On September 27, U.S. Secretary of Labor Hilda Solis toured Northern Virginia Family Services’ Training Futures facility in McLean, Va., to highlight a $12.3 million grant NOVA recently received from the Department of Labor. NOVA’s initiative, Credential to Careers, will lead a consortium with six other colleges to develop new, employer-driven career pathways in science, technology, engineering and math (STEM).
“You’ve got some very talented people in this [college] community that come from very diverse backgrounds who have different challenges and needs. Being able to identify and promote programs that can create a return right away—where students can get the stackable credentials—is essential in putting people back to work,” said Solis. “I want to commend this college, which is the flagship of this grant. This is a three-year effort and we hope that the successes we learn here can be shared with other people.”
The grants are part of the Trade Adjustment Assistance (TAA) Community College and Career Training initiative which promotes skills development and employment opportunities in fields such as advanced manufacturing, transportation and health care, as well as science, technology, engineering and math careers through partnerships between training providers and local employers. The Department of Labor is implementing and administering the program in coordination with the U.S. Department of Education.
The consortium will develop the capacity of participating community colleges to deliver STEM education and career training programs to TAA-eligible workers in each of seven regions which currently rank among the top high-tech employment centers.
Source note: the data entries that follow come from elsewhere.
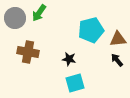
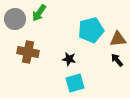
gray circle: moved 1 px down
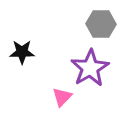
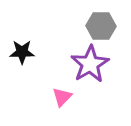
gray hexagon: moved 2 px down
purple star: moved 4 px up
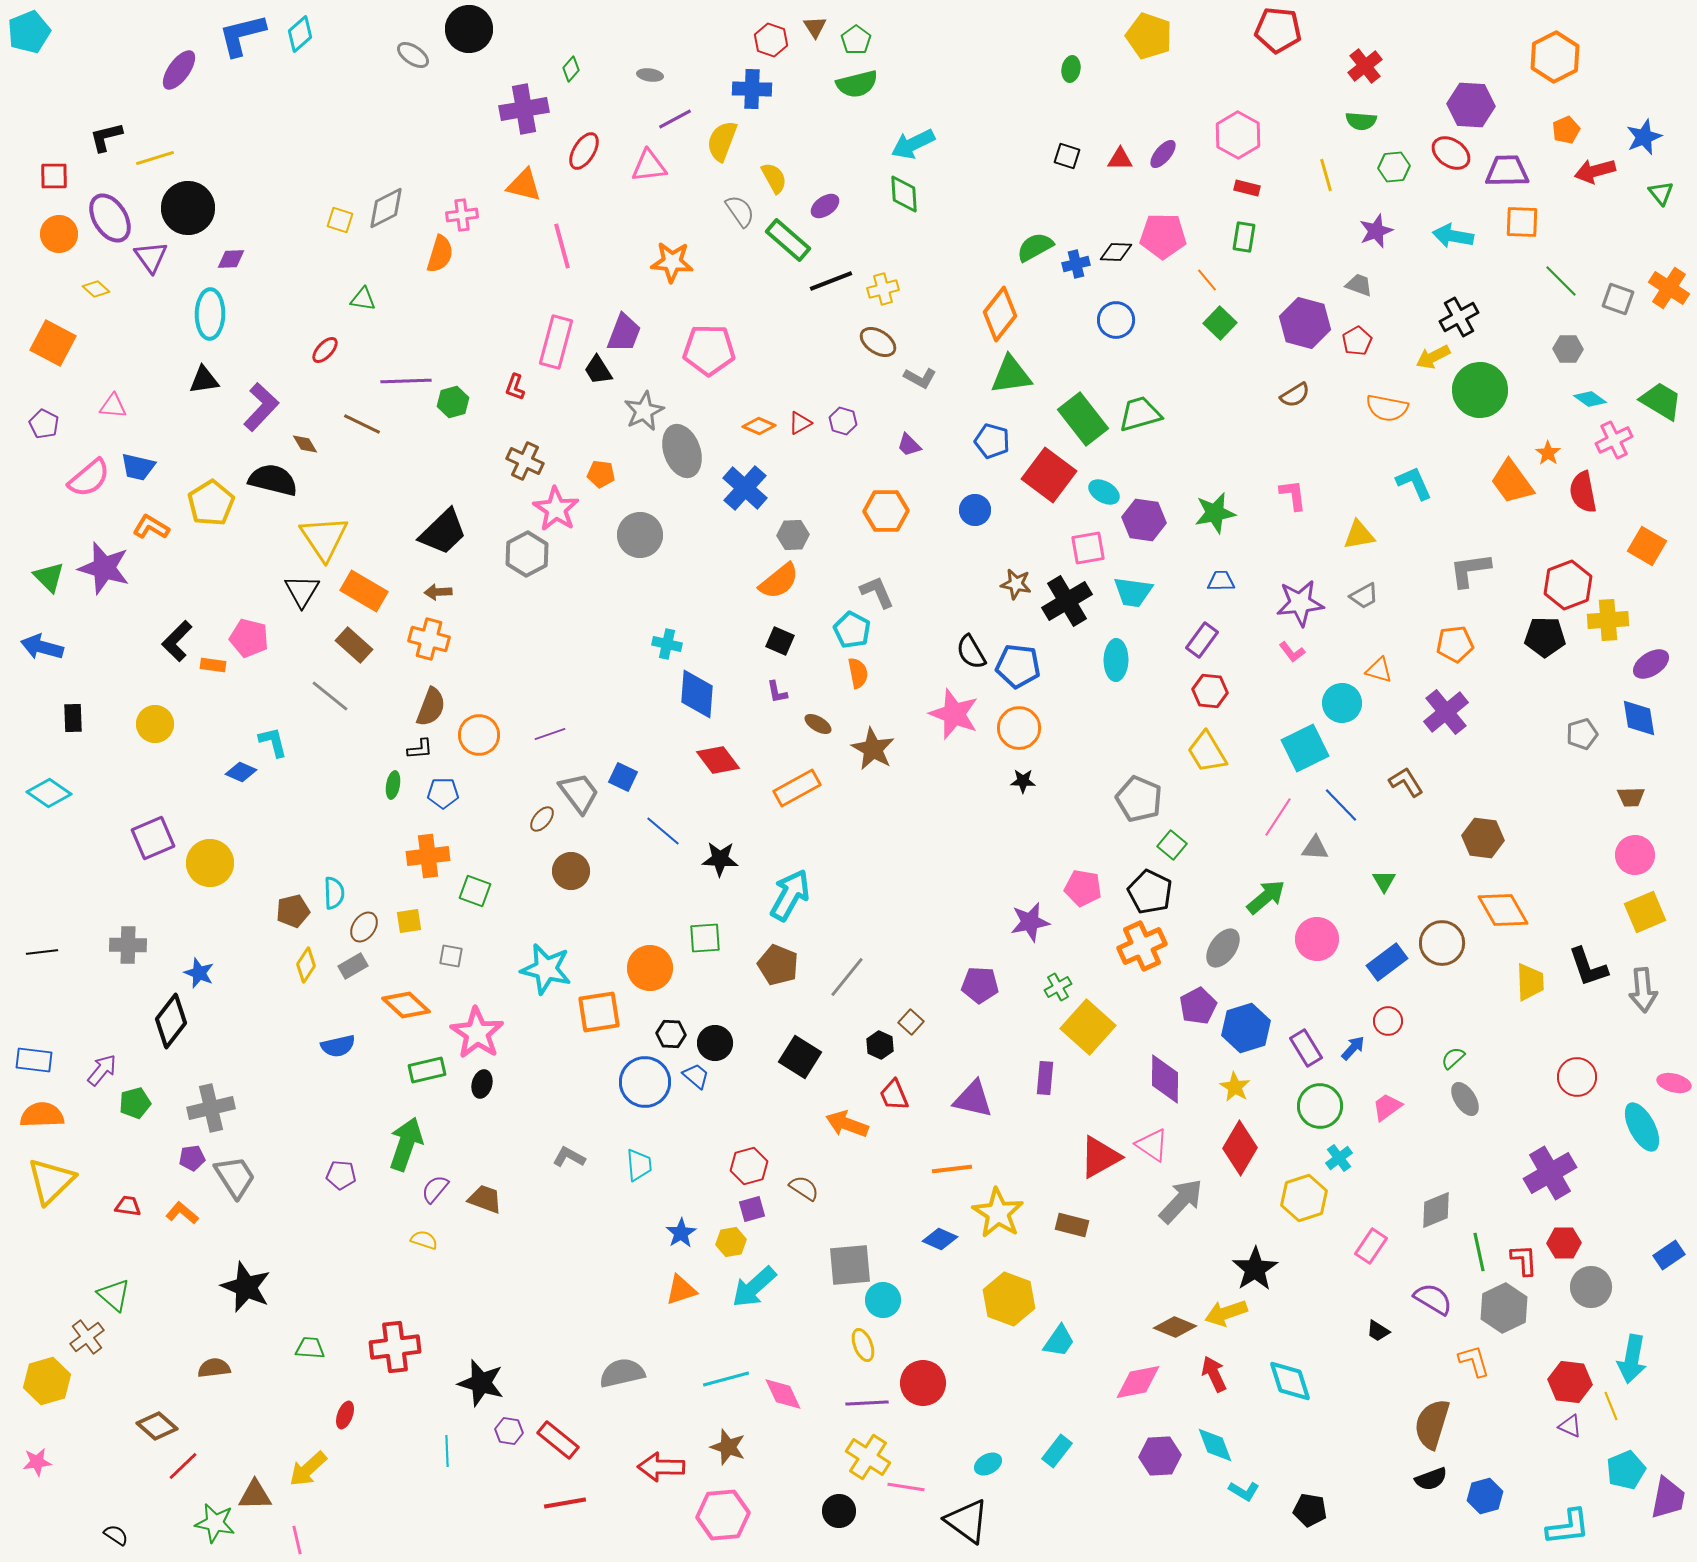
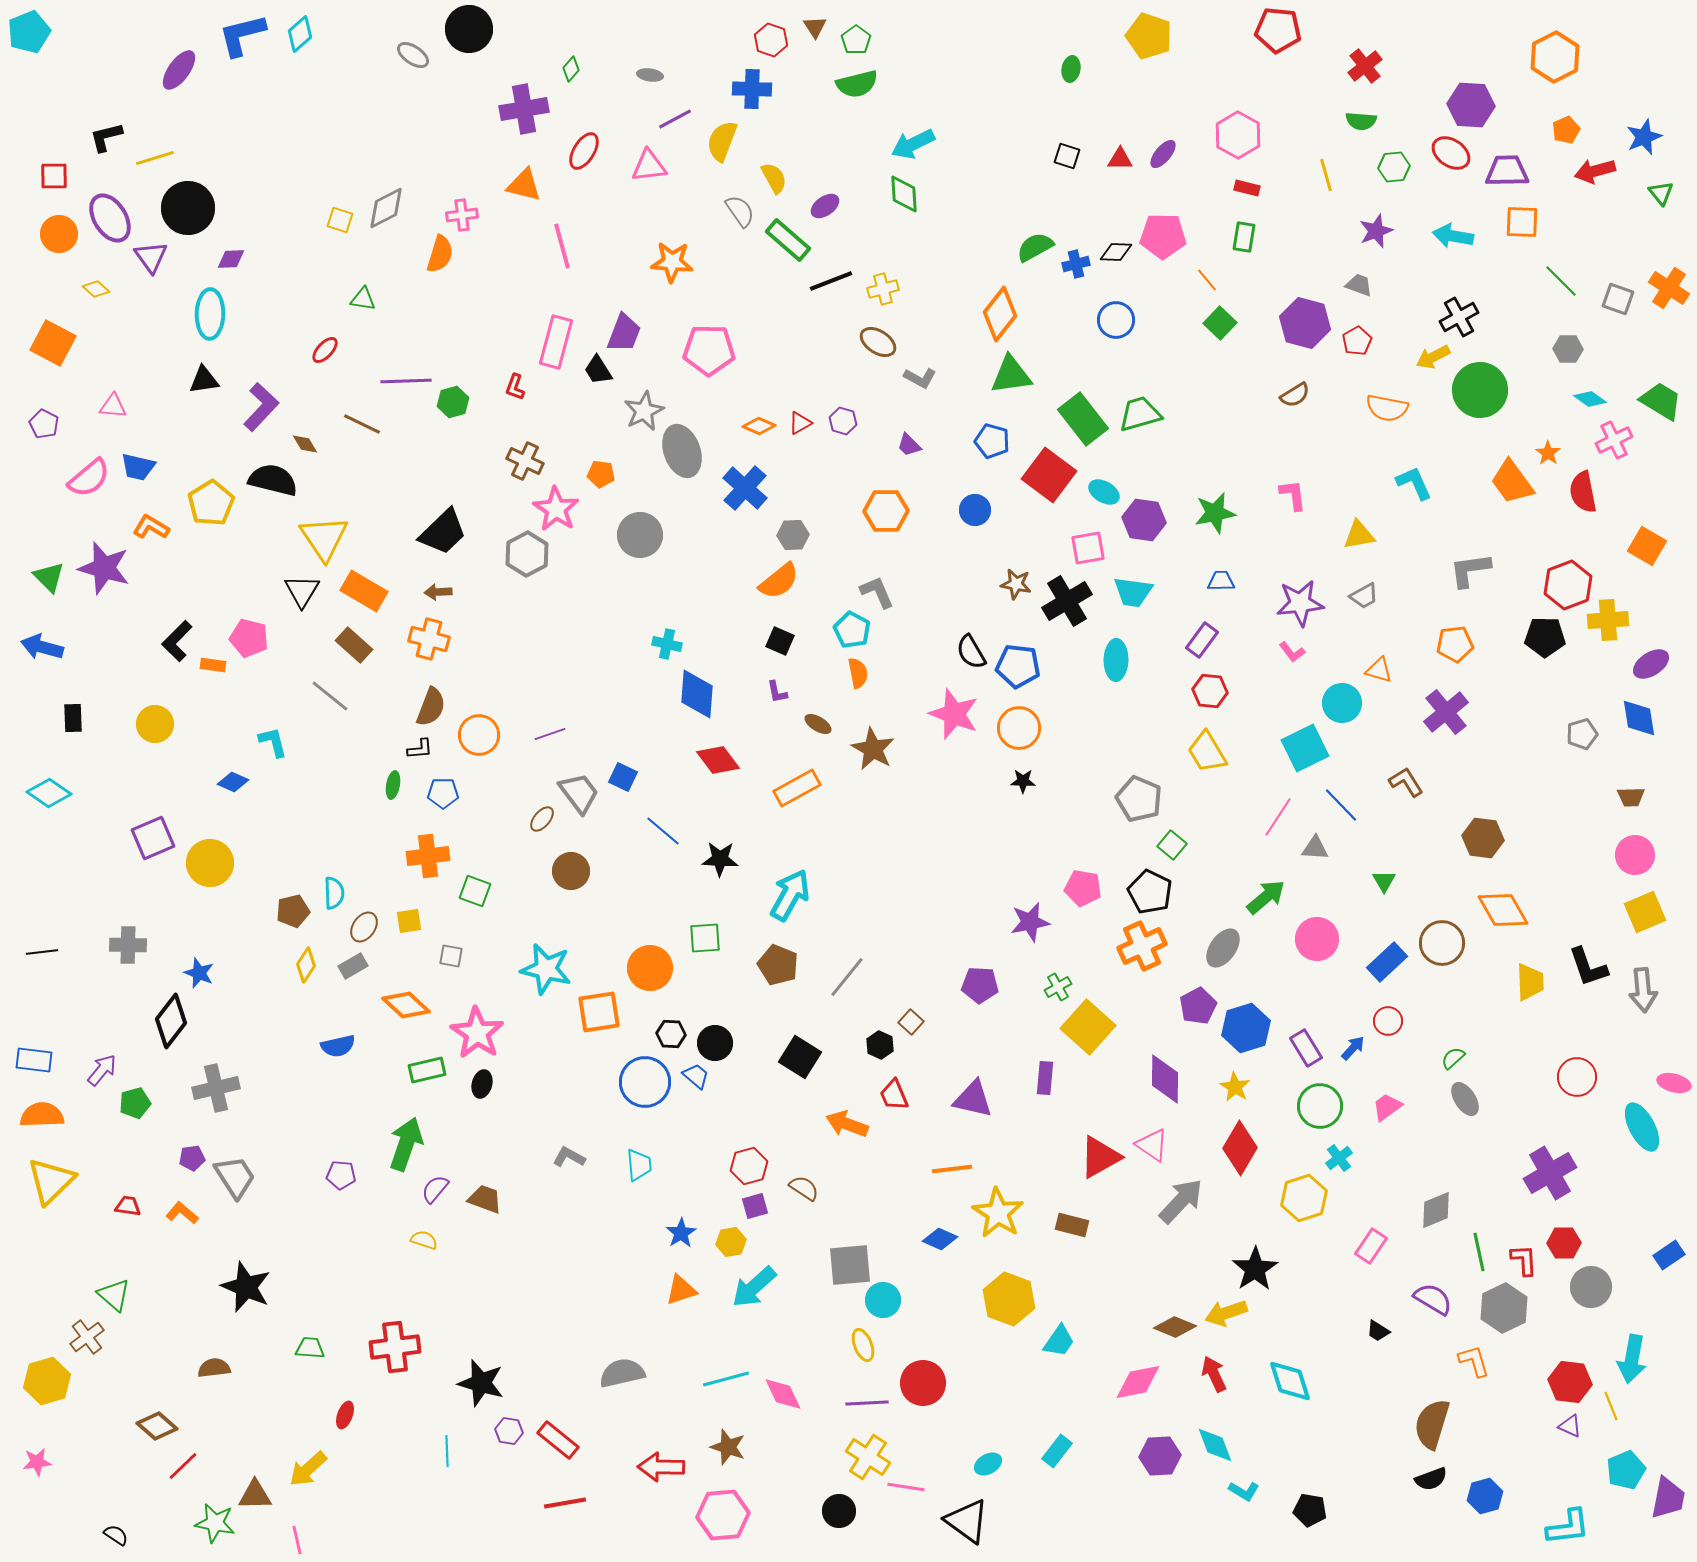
blue diamond at (241, 772): moved 8 px left, 10 px down
blue rectangle at (1387, 962): rotated 6 degrees counterclockwise
gray cross at (211, 1108): moved 5 px right, 20 px up
purple square at (752, 1209): moved 3 px right, 3 px up
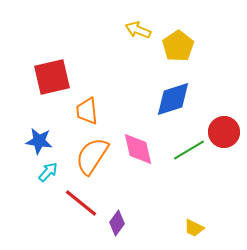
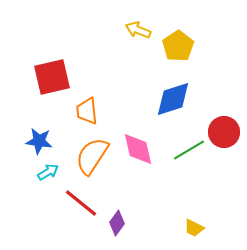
cyan arrow: rotated 15 degrees clockwise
The initiative will also enhance, expand and create replicable best-in-class practices and strategies designed to prepare TAA-eligible workers and others for high-wage, high-skill jobs and credentials in STEM industries. In addition, the program will serve as the catalyst for innovation and economic growth in the regions and beyond.
Three of the consortium members are located in STEM growth regions: Northern Virginia (NOVA), Austin (Austin Community College) and Seattle (Shoreline Community College). The additional consortium members are located in regions battered by trade-displaced layoffs that also have regional industry needs for a skilled and educated STEM workforce: Los Angeles (Los Angeles Trade Technical College), Southwest Virginia (Virginia Western Community College), and the Michigan communities of Muskegon and Flint (Muskegon Community College and Mott Community College). The consortium will also be working with important national strategic partners.
Credentials to Careers will show how community colleges working with nonprofit workforce development partners and local STEM employers can quickly scale-up high-performing education and training programs to prepare TAA-impacted workers and other adult workers for fast-growing STEM occupational clusters.